Charlie Kirk once stood in front of an audience and calmly declared that “some gun deaths” were an unfortunate but acceptable price for the Second Amendment. Not a slip of the tongue, not a phrase dragged from him in a heated row. No, this was his settled view, offered as if he were an actuary weighing up risks on a balance sheet. You die, but liberty lives on.
The trouble with treating lives as chips in a casino is that the wheel keeps spinning and sooner or later the ball lands on you. Kirk, in his unshakable belief that the freedom to own an arsenal is worth more than the freedom to stay alive, has joined the very ranks of the “unfortunate” dead he once waved away.
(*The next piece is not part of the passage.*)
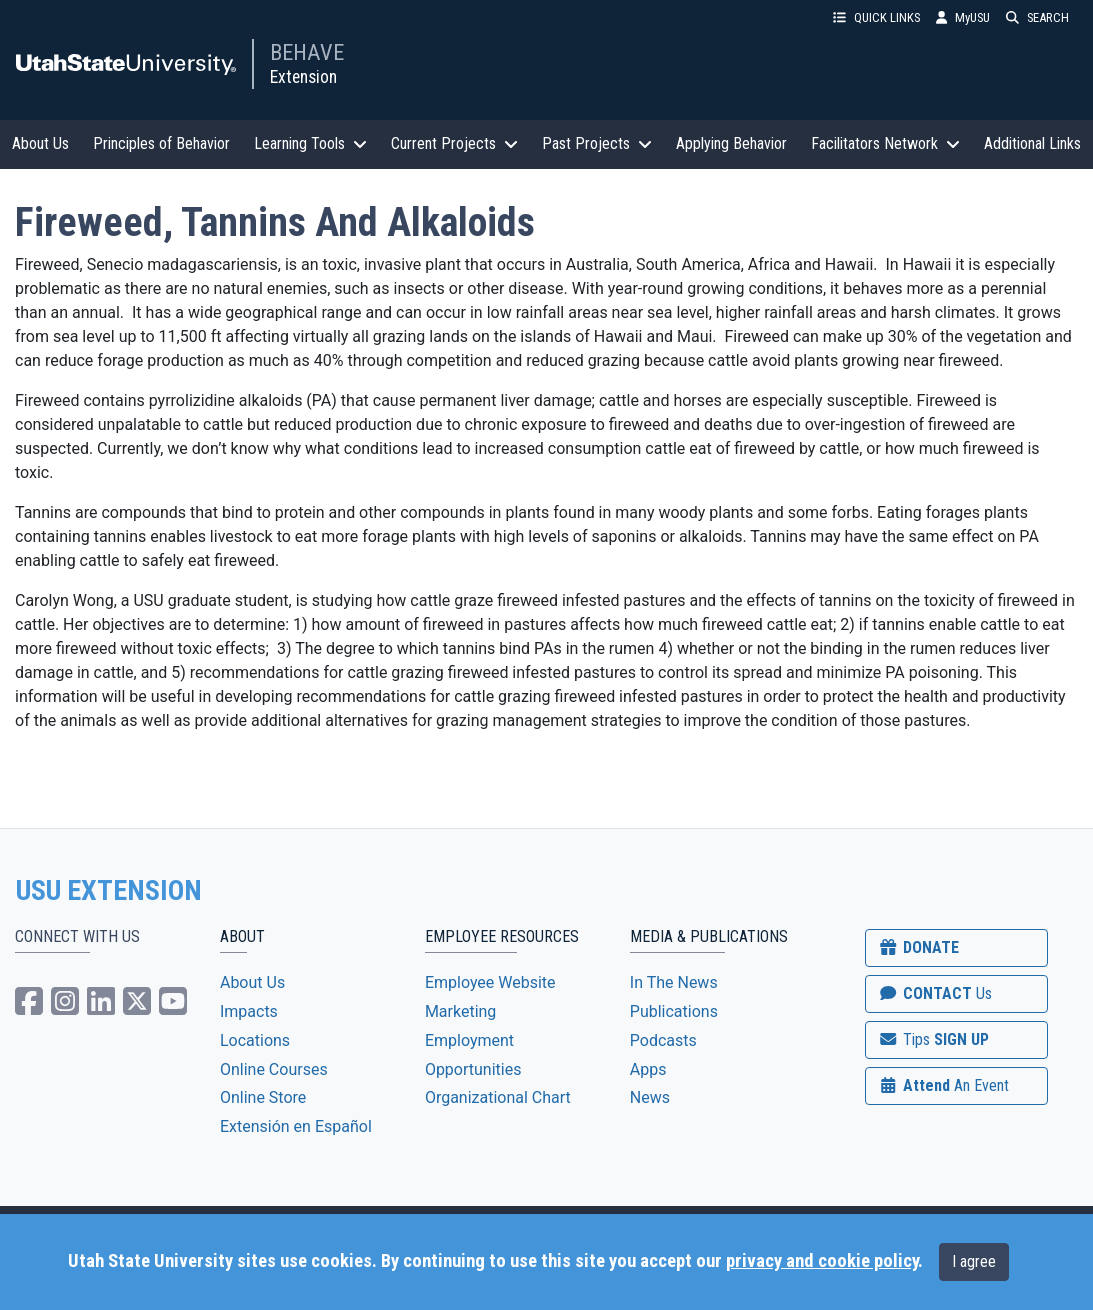 The height and width of the screenshot is (1310, 1093). I want to click on privacy and cookie policy, so click(822, 1261).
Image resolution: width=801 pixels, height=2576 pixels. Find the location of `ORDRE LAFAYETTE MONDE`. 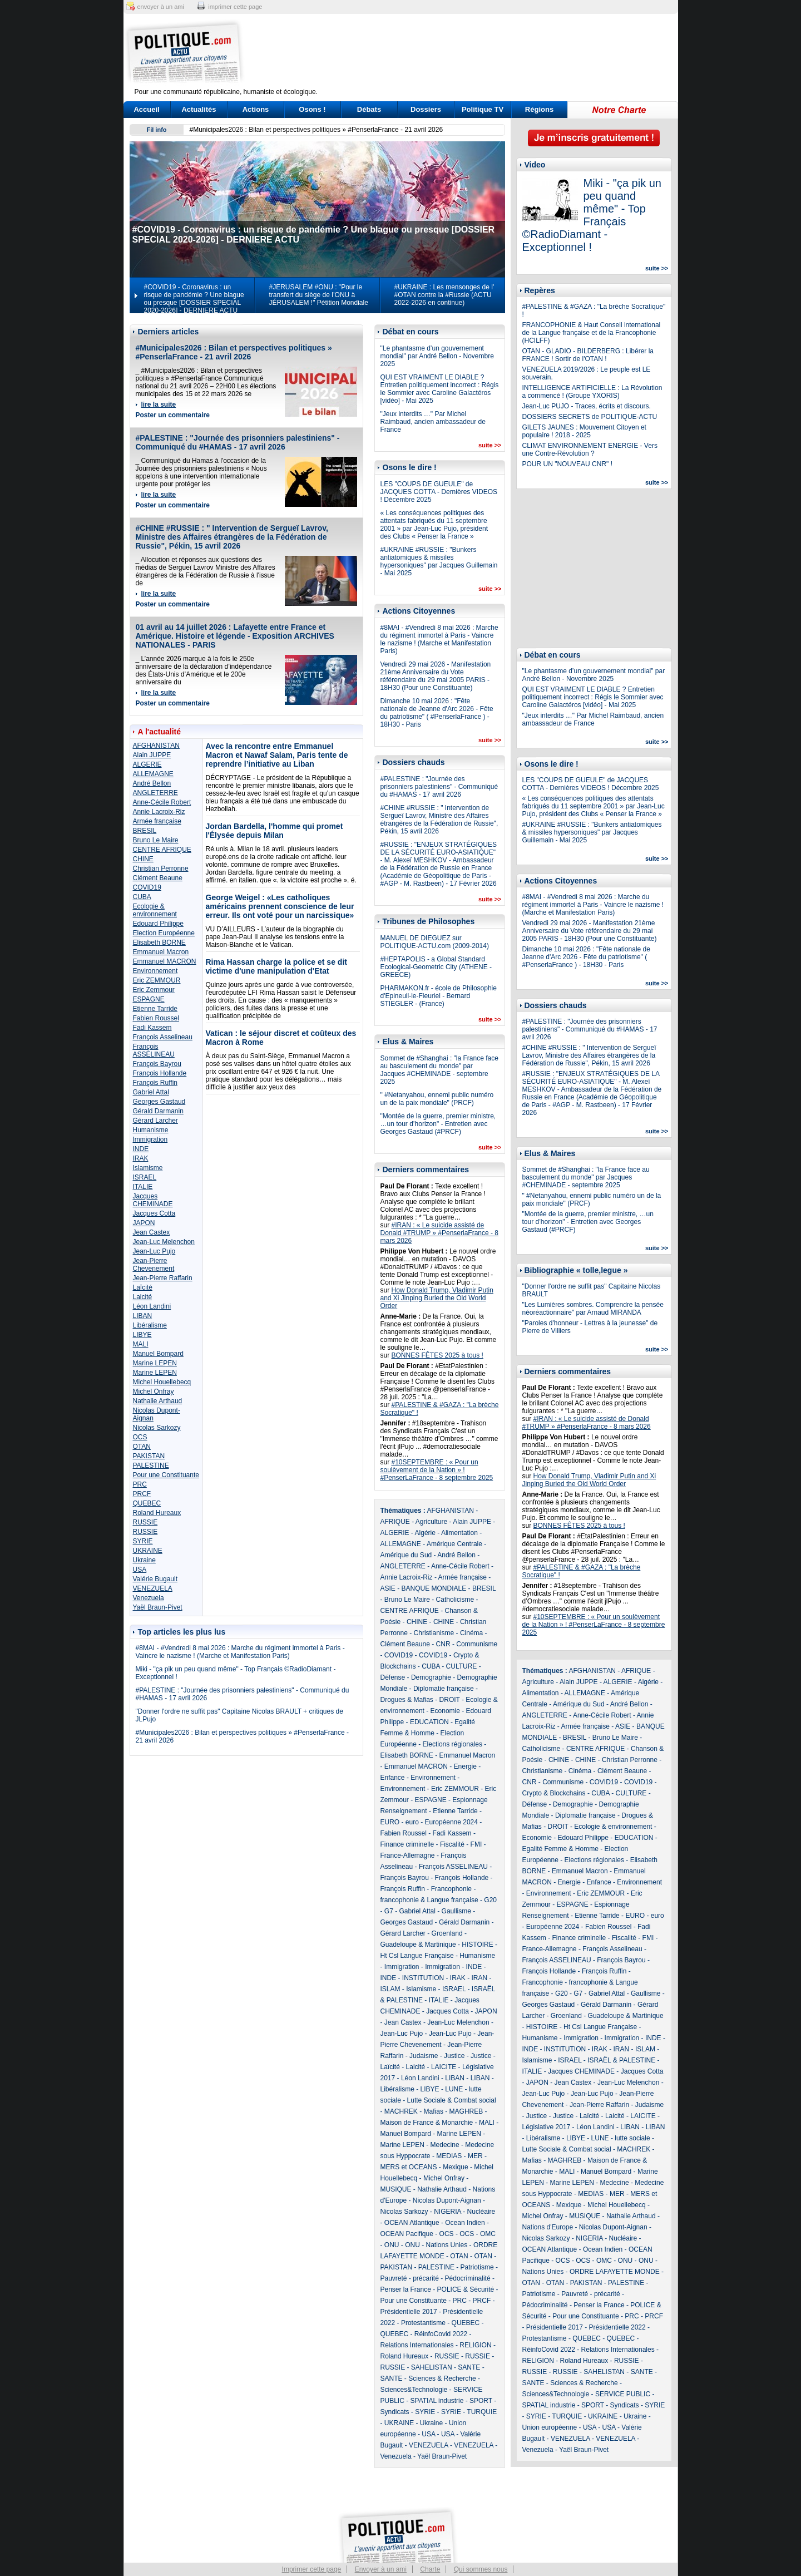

The irony is so sharp you could cut yourself on it.
Of course, his supporters will say he died a martyr to the cause, struck down in a political assassination. But strip away the grandstanding and you’re left with the brutal fact that he was killed by the thing he defended to the hilt. He insisted gun laws should be as loose as possible, that the state must never meddle with the sacred right to bear arms, and that the odd corpse along the way was an acceptable cost. Well, here’s the bill, and his name is printed in bold at the top.
It is not just tragic. It is grotesque. To have dismissed other people’s lives as expendable in service of a political fetish, only to end up a sacrifice to the very idol you polished, is the bleakest form of poetic justice. His words have turned into his epitaph.